(Provided material Opens)

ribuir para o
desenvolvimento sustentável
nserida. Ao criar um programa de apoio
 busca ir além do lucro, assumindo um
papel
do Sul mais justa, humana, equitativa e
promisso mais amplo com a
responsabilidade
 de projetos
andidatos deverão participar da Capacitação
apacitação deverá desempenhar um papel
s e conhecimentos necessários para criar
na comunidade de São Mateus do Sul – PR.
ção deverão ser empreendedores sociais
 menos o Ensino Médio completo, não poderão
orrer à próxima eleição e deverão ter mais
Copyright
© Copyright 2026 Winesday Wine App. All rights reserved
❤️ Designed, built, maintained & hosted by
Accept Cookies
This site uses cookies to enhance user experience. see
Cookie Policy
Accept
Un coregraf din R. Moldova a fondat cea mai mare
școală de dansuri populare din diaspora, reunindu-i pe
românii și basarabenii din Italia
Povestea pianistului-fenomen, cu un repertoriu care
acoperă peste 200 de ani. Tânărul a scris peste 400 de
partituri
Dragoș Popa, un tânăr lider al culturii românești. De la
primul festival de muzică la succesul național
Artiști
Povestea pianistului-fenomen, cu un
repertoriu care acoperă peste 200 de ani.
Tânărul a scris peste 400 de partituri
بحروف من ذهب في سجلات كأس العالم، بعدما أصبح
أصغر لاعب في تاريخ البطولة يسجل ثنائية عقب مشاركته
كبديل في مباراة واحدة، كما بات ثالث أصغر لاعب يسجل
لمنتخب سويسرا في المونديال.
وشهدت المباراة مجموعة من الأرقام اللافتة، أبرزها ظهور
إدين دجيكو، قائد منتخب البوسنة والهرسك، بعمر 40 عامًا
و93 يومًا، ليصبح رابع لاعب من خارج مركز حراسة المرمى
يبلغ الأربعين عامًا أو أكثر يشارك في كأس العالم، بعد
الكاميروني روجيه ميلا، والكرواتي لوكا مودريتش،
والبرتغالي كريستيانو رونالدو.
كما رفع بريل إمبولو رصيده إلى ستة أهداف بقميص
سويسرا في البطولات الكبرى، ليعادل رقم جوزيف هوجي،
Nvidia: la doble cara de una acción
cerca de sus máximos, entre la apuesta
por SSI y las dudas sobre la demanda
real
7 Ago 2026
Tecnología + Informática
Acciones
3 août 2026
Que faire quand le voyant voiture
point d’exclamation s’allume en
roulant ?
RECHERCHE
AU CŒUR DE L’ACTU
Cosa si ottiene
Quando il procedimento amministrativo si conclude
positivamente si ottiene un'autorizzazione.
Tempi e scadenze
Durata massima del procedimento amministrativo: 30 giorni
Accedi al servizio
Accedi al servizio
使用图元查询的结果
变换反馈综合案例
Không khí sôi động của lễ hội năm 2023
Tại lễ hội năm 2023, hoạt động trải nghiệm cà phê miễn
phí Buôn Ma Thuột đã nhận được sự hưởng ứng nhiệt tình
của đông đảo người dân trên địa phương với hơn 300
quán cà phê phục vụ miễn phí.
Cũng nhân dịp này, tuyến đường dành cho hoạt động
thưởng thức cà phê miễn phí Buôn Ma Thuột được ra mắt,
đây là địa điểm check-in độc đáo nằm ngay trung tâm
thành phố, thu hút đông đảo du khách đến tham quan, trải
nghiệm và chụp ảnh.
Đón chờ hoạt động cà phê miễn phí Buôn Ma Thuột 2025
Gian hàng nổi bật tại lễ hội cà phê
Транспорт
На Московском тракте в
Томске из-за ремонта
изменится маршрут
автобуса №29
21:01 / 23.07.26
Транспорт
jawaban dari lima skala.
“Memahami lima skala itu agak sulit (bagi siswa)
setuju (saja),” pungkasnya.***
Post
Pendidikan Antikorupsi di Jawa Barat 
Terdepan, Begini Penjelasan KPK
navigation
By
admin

(Provided material Closes)
(Provided material Opens)

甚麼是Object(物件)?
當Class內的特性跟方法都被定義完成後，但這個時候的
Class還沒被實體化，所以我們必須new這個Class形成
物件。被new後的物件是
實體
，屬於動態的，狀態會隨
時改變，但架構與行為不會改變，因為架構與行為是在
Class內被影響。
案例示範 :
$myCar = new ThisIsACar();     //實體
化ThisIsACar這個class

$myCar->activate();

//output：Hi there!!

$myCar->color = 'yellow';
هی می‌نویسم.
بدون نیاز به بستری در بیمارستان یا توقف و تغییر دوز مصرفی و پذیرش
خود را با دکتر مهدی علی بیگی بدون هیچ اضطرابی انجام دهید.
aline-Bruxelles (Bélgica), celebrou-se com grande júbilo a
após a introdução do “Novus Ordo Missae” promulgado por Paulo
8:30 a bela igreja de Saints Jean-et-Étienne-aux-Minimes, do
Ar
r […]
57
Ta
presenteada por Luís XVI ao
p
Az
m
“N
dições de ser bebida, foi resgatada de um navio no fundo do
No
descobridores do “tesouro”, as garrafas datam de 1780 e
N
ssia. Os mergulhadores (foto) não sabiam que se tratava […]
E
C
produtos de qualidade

(Provided material Closes)

Among the entries above, find every line holding "acoperă" and copy it.

◆ Exercise solution:
acoperă peste 200 de ani. Tânărul a scris peste 400 de
repertoriu care acoperă peste 200 de ani.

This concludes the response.